Petra era una persona banale. Esattamente come quelle di cui ci si dimenticava il nome non appena si stringeva loro la mano. Non che il suo nome importasse a qualcuno, comunque.
Eppure, il suo sorriso piaceva a tutti. Era leggermente storto, bianchissimo e appariva sempre nei momenti in cui non ci sarebbe stato proprio nulla da sorridere. Petra non lo faceva certo con leggerezza: era cresciuta con l’amore dei propri genitori, che l’avevano amata con la stessa dedizione con cui ci si occupava d’un fiore. Ella, così pregna di spirito e raggiante, appariva a tutti come uno dei giacinti che crescevano spontanei all’esterno delle mura, quelli ch'erano così colorati ch’era impossibile non soffermarsi sulla loro sgargiante sfumatura, prima d’affidar la mente alla missione.
Durante la cerimonia di diploma, Petra ascoltò ogni singola parola che uscì dalla bocca tesa del comandante del Corpo di Ricerca, chiedendosi spesso come mai non riuscisse a muovere le gambe per fare marcia indietro ed unirsi allo stuolo di compagni che aveva scelto d’abbandonare il discorso a metà. Non ricordava se fosse stato per lo sguardo deciso di Keith Shadis o se ciò fosse dovuto alla paura che le aveva congelato ogni nervo. Tuttavia, alla fine dell’accorata perorazione, lei era una dei pochi rimasti davanti agli arazzi con sopra i tre stemmi, dove saettava con incredibile potenza il simbolo del Corpo di Ricerca.
Sorrise anche in quel momento, Petra. Perché, nonostante fosse terrorizzata e le lacrime iniziassero già a imbrattarle le guance, sapeva che quella era stata la scelta più giusta da fare, sebbene non quella più razionale. Era consapevole di non possedere alcuna caratteristica che potesse esser d’aiuto ai silenziosi eroi che ogni giorno rischiavano la vita per la gente dentro le mura, la quale non perdeva mai occasione di sbeffeggiarli o d’accusarli della morte dei propri cari. Era certa che suo padre sarebbe stato uno di loro.
Persino quando tese le braccia accettando l’uniforme stirata e lucida che l’era stata data, Petra si chiese cosa ci facesse lì e perché avesse scelto di consacrarsi ad una causa per cui non sarebbe mai riuscita a dare un contributo.
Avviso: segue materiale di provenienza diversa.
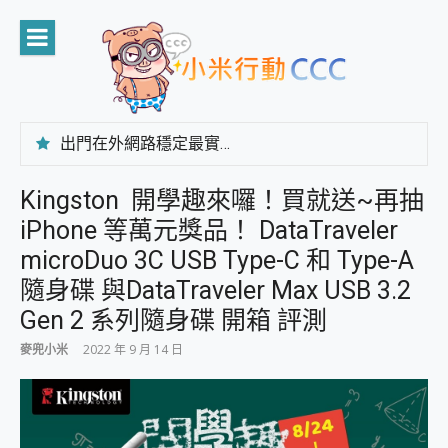
Skip
to
content
出門在外網路穩定最實在 「台灣大哥大」榮獲 4G/5G 在線率全球 NO.3 全台第一與全台六冠王實測心得，走到哪順到哪！
「AUSNAT R1 錄音卡」開箱評測~ 終結會議紀錄地獄，自動生成摘要報告，200+語言翻譯，旅遊最強搭檔。
CP 值天花板~ Bongcom BS5 足球君開箱~ 短焦投影機 3千元就能擁有！ 折扣碼在這～
Kingston 開學趣來囉！買就送~再抽
專為 PC上的 XBOX和掌機設計的 FireCuda X1070 SSD 固態硬碟開箱 評測
iPhone 等萬元獎品！ DataTraveler
台灣製攝影機在這裡，100%全無線設計 SpotCam Solo Eco 太陽能防水雲端攝影機 SpotCam Solo 3 2.5K高畫質戶外攝影機 開箱 評測
電力超超超持久 MSI 微星 Prestige 14 AI+ D3MG-031TW 14吋 開箱評價，AI輕薄商務筆電 Copilot+ PC
microDuo 3C USB Type-C 和 Type-A
超懂拍、耐用 AI 街拍機~ realme 16 Pro 開箱評價~ 2 億畫素 LumaColor 影像、持久續航與 IP69K 高防護
隨身碟 與DataTraveler Max USB 3.2
防窺黑科技 Galaxy S26 Ultra系列保護貼怎麼選？imos AR 低反光玻璃、藍寶石鏡頭貼與軍規防摔殼完整開箱評價
Gen 2 系列隨身碟 開箱 評測
AI 支付 一錶搞定大小事 Xiaomi Watch 5 開箱 評測
超驚艷 讓人一眼就愛上 LENOVO 聯想 Yoga Book 9 14吋 AI輕薄筆電 開箱 評測
麥兜小米
2022 年 9 月 14 日
美到讓人超想擁有 moto pad 60 系列 與 Moto | Swarovski razr 60 冰藍限定版本 開箱 評測
好用的 EaseUS Partition Master 讓您輕鬆的移除與格式化有防寫保護的隨身碟或SD卡
一鍵修復模糊影片、舊照的 AI 好幫手! VideoProc Converter AI 新版全解析 × 年末優惠，一篇全看懂
小朋友才做選擇 投影機 RGB藍牙音響 氛圍情境燈 我通通都要！ Starfish 2 幻彩膠囊投影機｜結合「 智慧投影 & 煥彩流動 」的沈浸式生活新體驗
Trotterellò al fianco d’Auruo che le appariva stranamente rilassato, avvolto nella leggera mantella verde con sopra le Ali della Libertà. Si chiese se anche lei sarebbe mai potuta apparire così dignitosa in quelle vesti, ma non appena provò a domandarlo al suo compagno d’armi, si ritrovò a fissare lo sguardo profondo dell’uomo di fronte a loro: era basso, ma nonostante la sua statura possedeva un’aura intensa e distaccata, come se niente potesse sfiorarlo. Quegli occhi blu erano affilati e torbi, così imperscrutabili da non riuscire neppure a distinguere il sottile confine tra l’iride e la pupilla. Impettito nell’uniforme dell’Armata Ricognitiva, quell’uomo li studiava come se si trovasse di fronte ad un complicato rebus.
Auruo, molto composto, s’accinse ad un lesto saluto, portandosi la mano destra stretta a pugno al torace e la mano sinistra dietro la schiena, mentre affermava con voce seria e istituzionale: ― Capitano Ackermann. Il mio nome è Auruo Bossard.
Petra, che non era molto avvezza ai gradi dell’esercito, si limitò a copiare il gesto del suo accompagnatore, chinando leggermente il capo per evitare d’incrociare quello sguardo severo e irremovibile. Ancora si chiedeva cosa diavolo ci facesse lì, e mentre s’interrogava senza trovar risposta alcuna, sentì delle dita gelide premersi contro il suo mento, obbligandola ad alzare la testa. Incrociò nuovamente le iridi blu, deglutendo con evidente disagio la saliva che s’era accumulata nella sua bocca a causa della tensione. Vide il capitano allontanare la mano da lei e sfregarsi le dita incriminate con il pollice, nel plateale gesto di pulirsele dallo sporco. Non che il suo mento fosse sudicio, ma si trattenne dal dirglielo per evitare d’indisporlo.
― P-Petra Ral ―, biascicò tesa.
Il capitano Levi la squadrò per qualche istante, prima di prorompere in un baritonale: ― Cosa ci fai tu qui?
Trattenne a stento una risata. Effettivamente, anche lei continuava ad interrogarsi su cosa ci facesse lì una mocciosa che non aveva mai saputo nulla del mondo, ch’era cresciuta alla placida ombra dei filari dei pioppi, nella fattoria dei suoi dov’era solita combinar magagne. A ben pensarci, non era neanche mai stata molto brava a montar in sella ad un ciuco pezzato che serviva per il giogo, per non parlare di tutte le volte in cui aveva provato ad arrampicarsi sugli alberi, col rischio di ritrovarsi col collo spezzato e le ossa fracassate.
― Non lo so, signore, ― rispose con bizzarra serenità, ― me lo sto chiedendo spesso.
Petra era solita dire sempre la verità, poco importava quanto potesse esser dura. Quella sincerità disarmante aveva significato un costante problema perfino durante l’addestramento, quando s’era ritrovata più d’una volta ad ammettere davanti ai suoi compagni che lei del movimento tridimensionale non ci capisse poi granché, venendo poi costretta dal proprio istruttore al doppio degli allenamenti. Poteva essere un impiccio gravissimo, ma in cuor suo sapeva ch’era giusto così. Giusto.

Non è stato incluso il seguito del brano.